* **Records shown**:

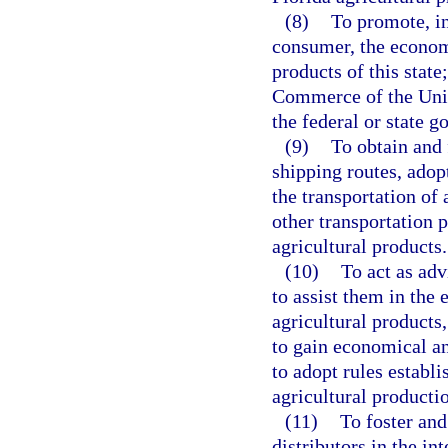
(8)
To promote, in 
consumer, the economi
products of this stat
Commerce of the Unit
the federal or state g
(9)
To obtain and 
shipping routes, adop
the transportation of 
other transportation 
agricultural products.
(10)
To act as adv
to assist them in the 
agricultural products
to gain economical an
to adopt rules estab
agricultural producti
(11)
To foster an
distributors in the int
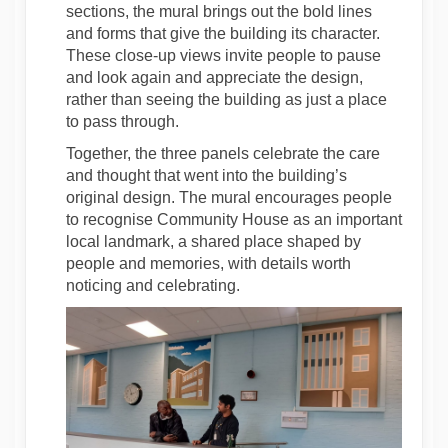
sections, the mural brings out the bold lines
and forms that give the building its character.
These close-up views invite people to pause
and look again and appreciate the design,
rather than seeing the building as just a place
to pass through.
Together, the three panels celebrate the care
and thought that went into the building’s
original design. The mural encourages people
to recognise Community House as an important
local landmark, a shared place shaped by
people and memories, with details worth
noticing and celebrating.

* **What is expected**:
Reproduce exactly the lines from the one with "original design. The mural encourages people" through the last line of the entries, keeping both of those lines and nothing else.

* **Answer for this exercise**:
original design. The mural encourages people
to recognise Community House as an important
local landmark, a shared place shaped by
people and memories, with details worth
noticing and celebrating.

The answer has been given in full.